**Records for the exercise:**
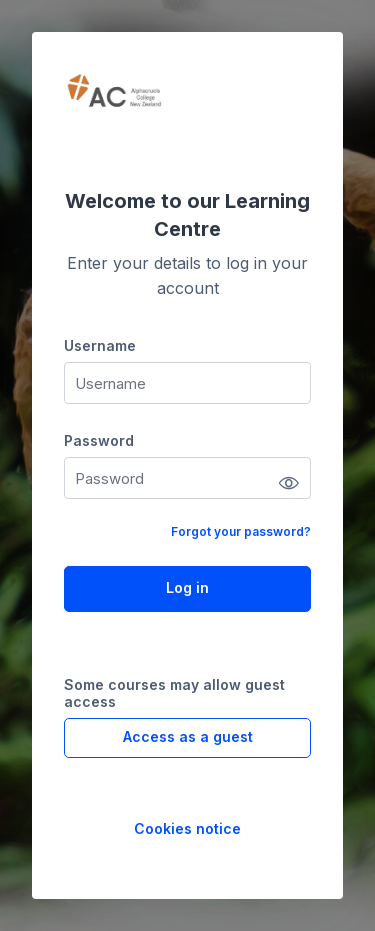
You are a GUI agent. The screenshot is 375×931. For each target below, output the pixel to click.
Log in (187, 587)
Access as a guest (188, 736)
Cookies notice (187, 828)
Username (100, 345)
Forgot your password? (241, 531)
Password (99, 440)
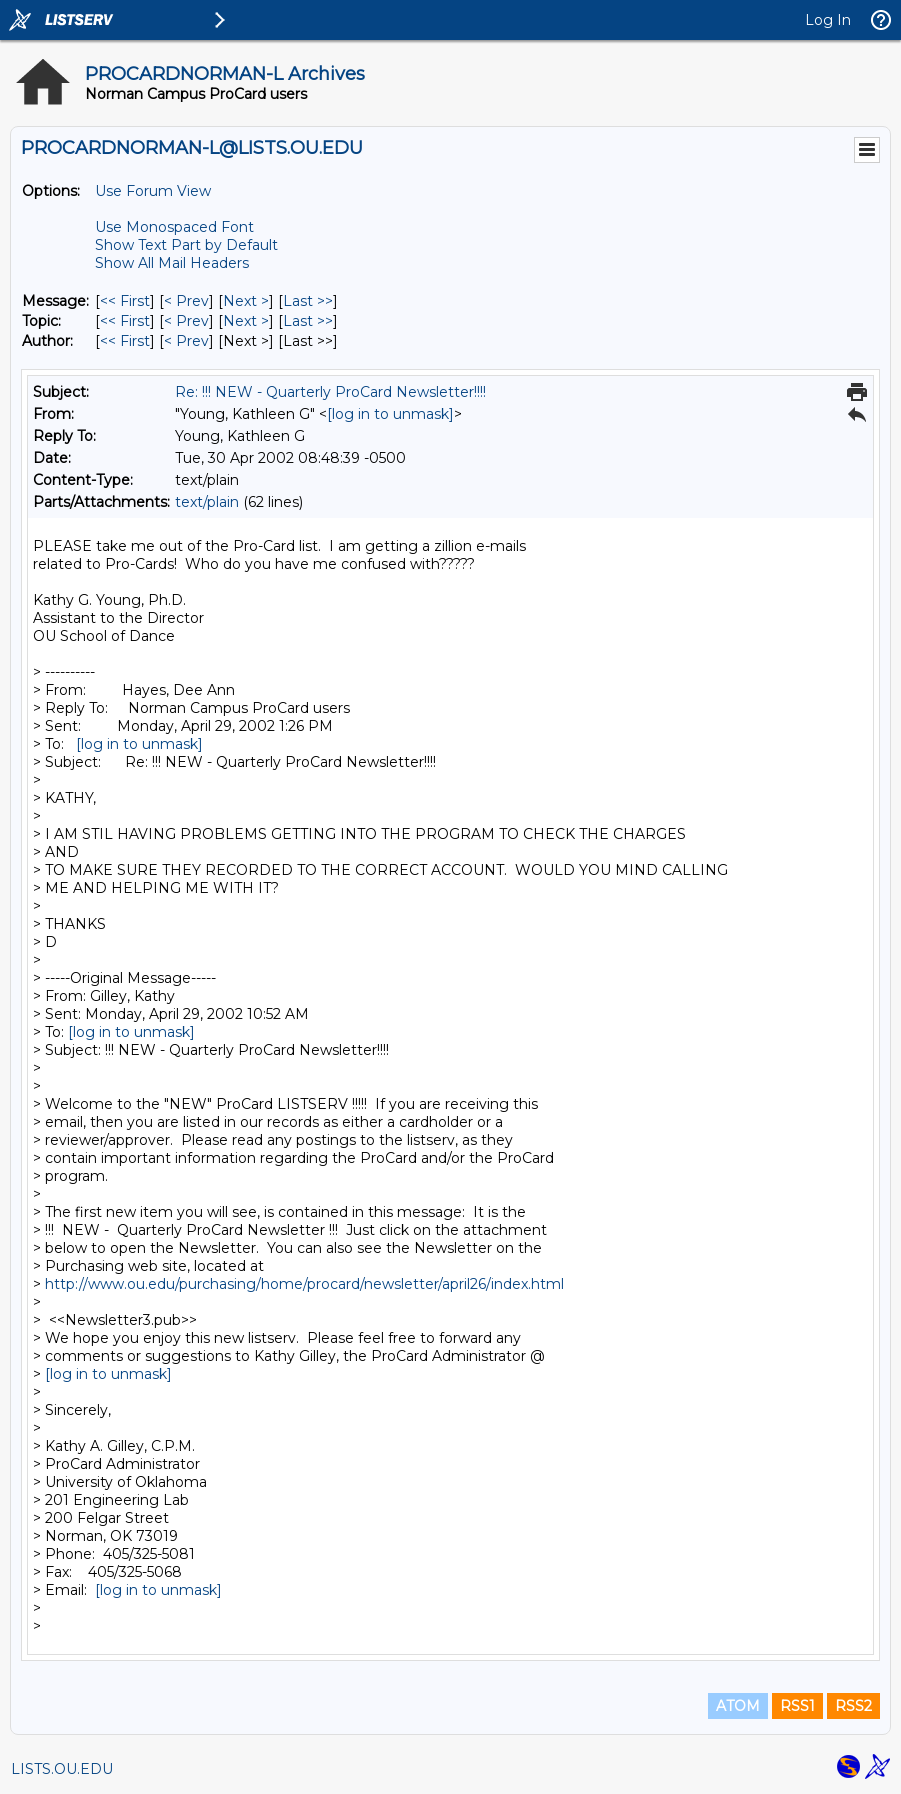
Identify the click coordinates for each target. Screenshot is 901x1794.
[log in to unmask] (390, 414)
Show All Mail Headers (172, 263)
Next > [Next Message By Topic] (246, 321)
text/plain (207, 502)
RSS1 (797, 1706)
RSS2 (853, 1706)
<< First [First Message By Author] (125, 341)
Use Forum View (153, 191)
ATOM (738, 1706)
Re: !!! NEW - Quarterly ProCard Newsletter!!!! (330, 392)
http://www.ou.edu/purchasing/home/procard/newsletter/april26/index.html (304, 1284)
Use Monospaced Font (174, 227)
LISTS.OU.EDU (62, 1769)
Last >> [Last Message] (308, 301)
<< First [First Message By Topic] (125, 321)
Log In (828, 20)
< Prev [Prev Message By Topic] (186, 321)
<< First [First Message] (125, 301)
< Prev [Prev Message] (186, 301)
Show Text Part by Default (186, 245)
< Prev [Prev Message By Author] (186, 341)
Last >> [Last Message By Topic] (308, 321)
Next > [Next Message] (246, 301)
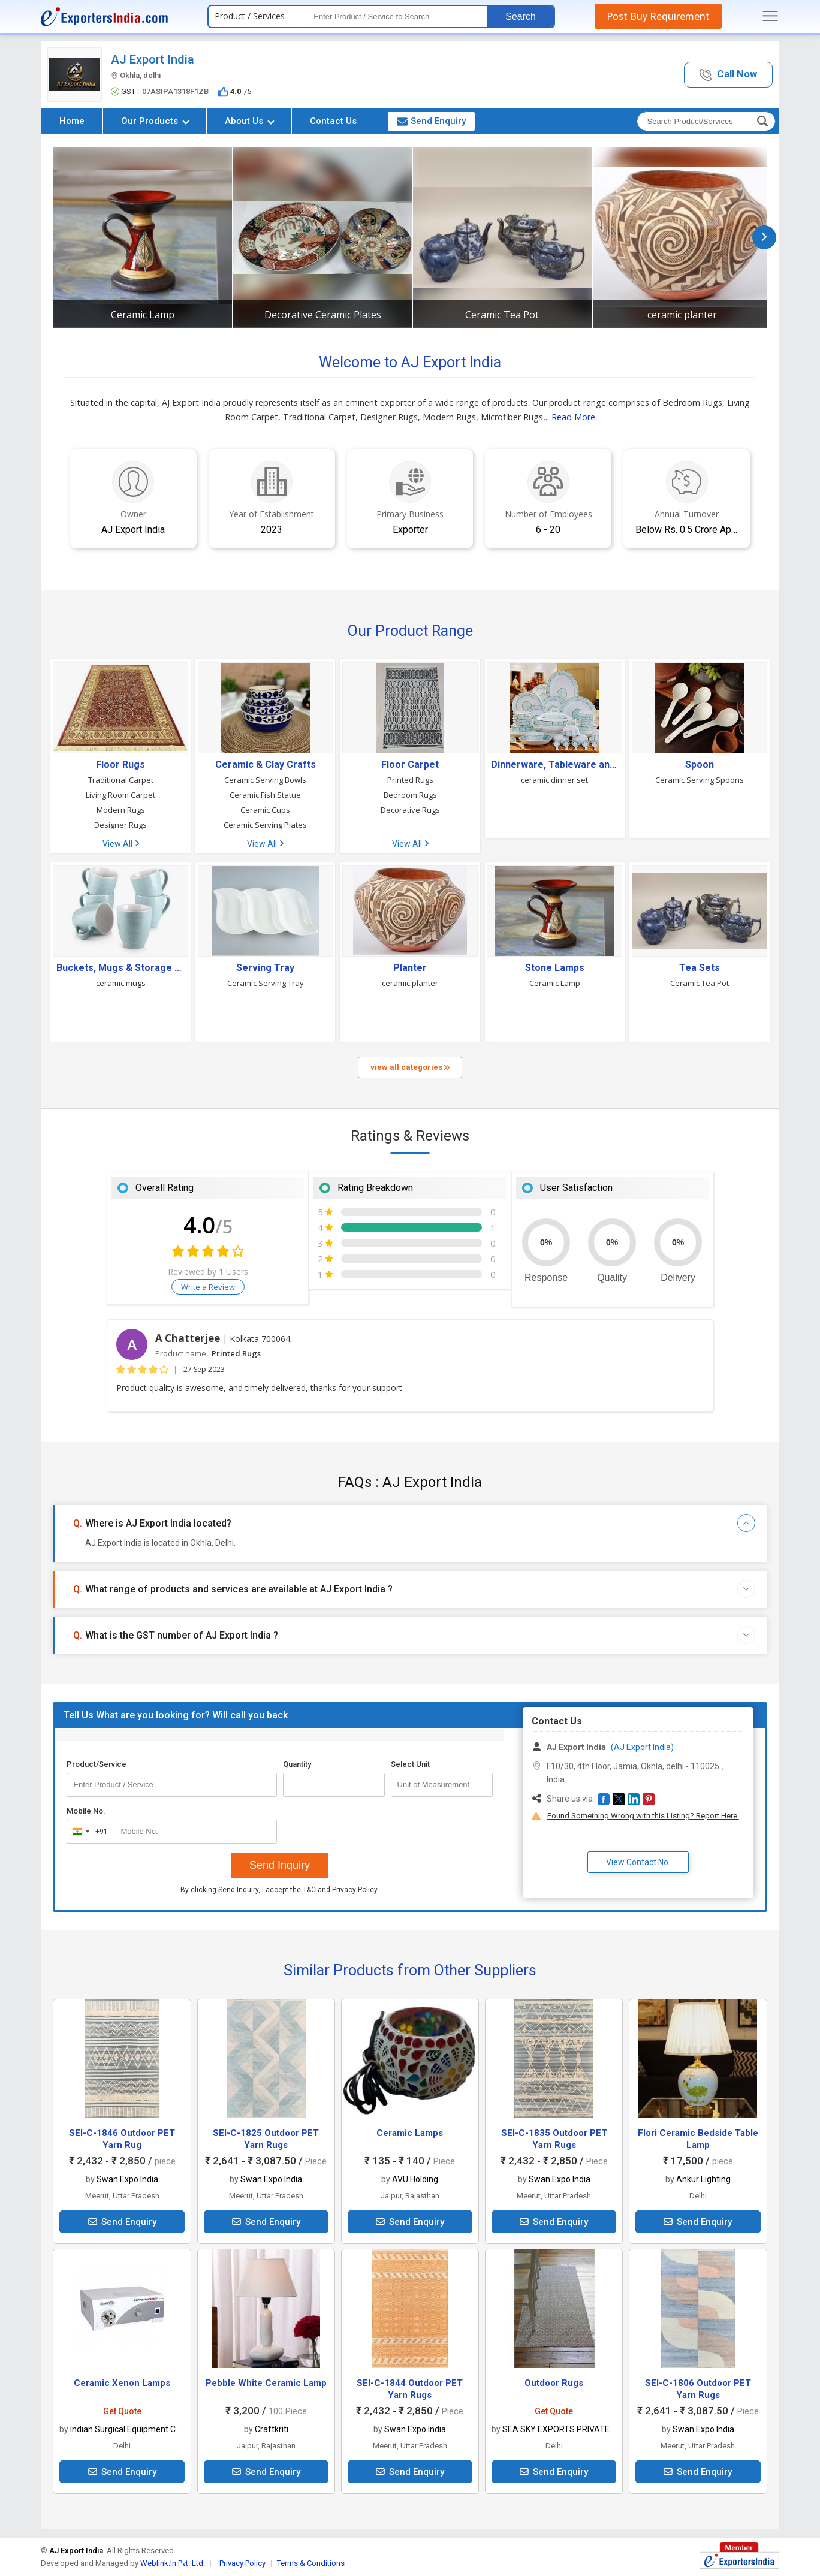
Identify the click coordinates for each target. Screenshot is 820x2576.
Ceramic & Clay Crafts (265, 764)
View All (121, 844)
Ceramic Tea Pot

**How to complete this task:** The job here is to retype the data exactly, with no pictures included.

**Response box:**
You are a GUI agent. The screenshot is 375×931. For each target below, output the pixel to click.
Log in (187, 587)
Access as a guest (188, 736)
Cookies notice (187, 828)
Username (100, 345)
Forgot your password? (241, 531)
Password (99, 440)
Identify the click coordinates for each target. Screenshot is 901x1794.
[log in to unmask] (390, 414)
Show All Mail Headers (172, 263)
Next > [Next Message By Topic] (246, 321)
text/plain (207, 502)
RSS1 (797, 1706)
RSS2 (853, 1706)
<< First [First Message By Author] (125, 341)
Use Forum View (153, 191)
ATOM (738, 1706)
Re: !!! NEW - Quarterly ProCard Newsletter!!!! (330, 392)
http://www.ou.edu/purchasing/home/procard/newsletter/april26/index.html (304, 1284)
Use Monospaced Font (174, 227)
LISTS.OU.EDU (62, 1769)
Last >> [Last Message] (308, 301)
<< First [First Message By Topic] (125, 321)
Log In (828, 20)
< Prev [Prev Message By Topic] (186, 321)
<< First [First Message] (125, 301)
< Prev [Prev Message] (186, 301)
Show Text Part by Default (186, 245)
< Prev [Prev Message By Author] (186, 341)
Last >> [Last Message By Topic] (308, 321)
Next > [Next Message] (246, 301)
Identify the click coordinates for each target. Screenshot is 820x2576.
Ceramic & Clay Crafts (265, 764)
View All (121, 844)
Ceramic Tea Pot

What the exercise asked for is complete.